Local-Frame Covariance and the Relational Origin of Quantum Causal Order
Issam Ibnouhsein
TL;DR
The paper shows that the process-matrix framework retains a hidden global reference frame via the Choi–JamioÅ‚kowski construction, undermining true background independence. By enforcing local-frame independence as a $G_{loc}=U(d)\times U(d)$ gauge symmetry and applying a local twirl to obtain $\mathcal{W}_{cov}$, it proves that $\mathcal{W}_{cov}\subsetneq \mathcal{S}_{sep}$, i.e., covariant processes cannot realize nonclassical causal orders without frame correlations.

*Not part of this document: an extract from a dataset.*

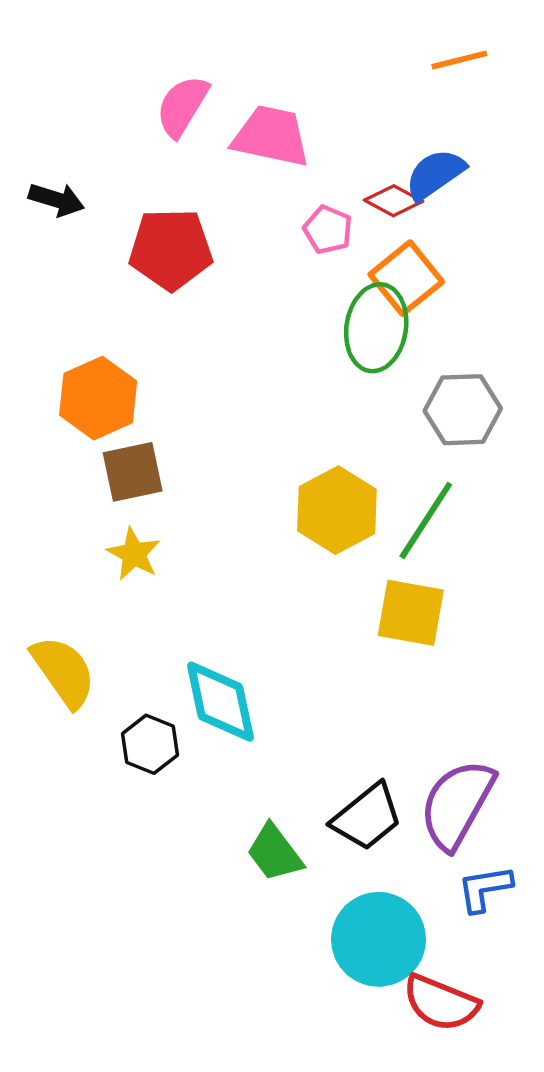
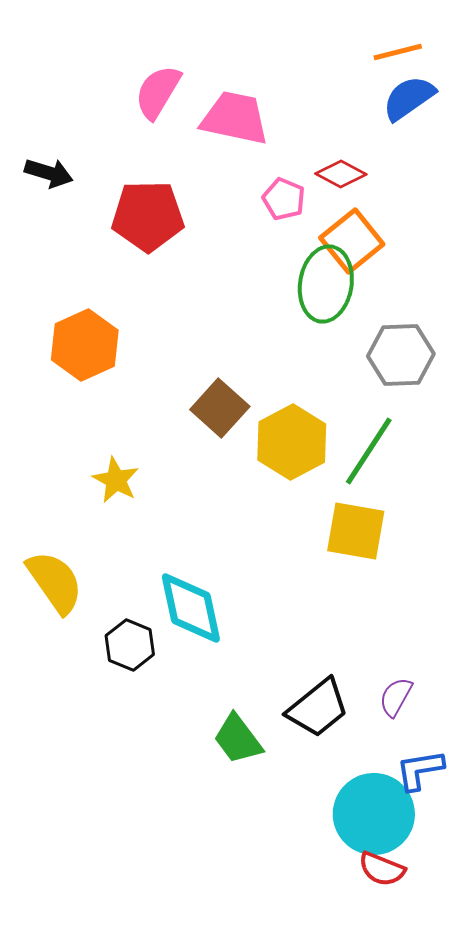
blue semicircle: (435, 174) -> (409, 98), moved
brown square: (133, 472) -> (220, 408), moved, turned -36
purple semicircle: (457, 804) -> (396, 697), size x0.5
cyan circle: (379, 939) -> (374, 814), moved
red semicircle: (441, 1003) -> (382, 869), size x0.7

The OCB witness is used to illustrate an operational benchmark $B_G=1/\sqrt{2}$, where noncovariance certifies a symmetry-breaking component, though noncovariance does not guarantee causal-nonseparability. The work reframes indefinite causal order as a relational phenomenon requiring a shared quantum reference frame, linking symmetry, resource theories, and potential physical mechanisms such as time-delocalized subsystems or quantum-gravitational clocks.
Abstract
The process-matrix framework models quantum correlations without assuming a predefined global causal order, yet its standard Choi-Jamiolkowski construction implicitly presupposes a globally aligned Hilbert-space basis across all local laboratories. This makes the formalism causally indefinite yet kinematically absolute. To achieve full relational consistency, we impose the principle of local frame independence: physical predictions must remain invariant under independent unitary redefinitions of each laboratory's local basis. We formalize this requirement as a local gauge symmetry and derive the corresponding covariant representation of any process by averaging over the symmetry group. The image of this twirling operation forms a strict subset of the cone of causally separable processes. Covariance thus enforces a superselection rule for causal order, showing that indefinite causal order is not an intrinsic feature of nature but a relational coherence that exists only relative to a physical system establishing a shared quantum reference frame.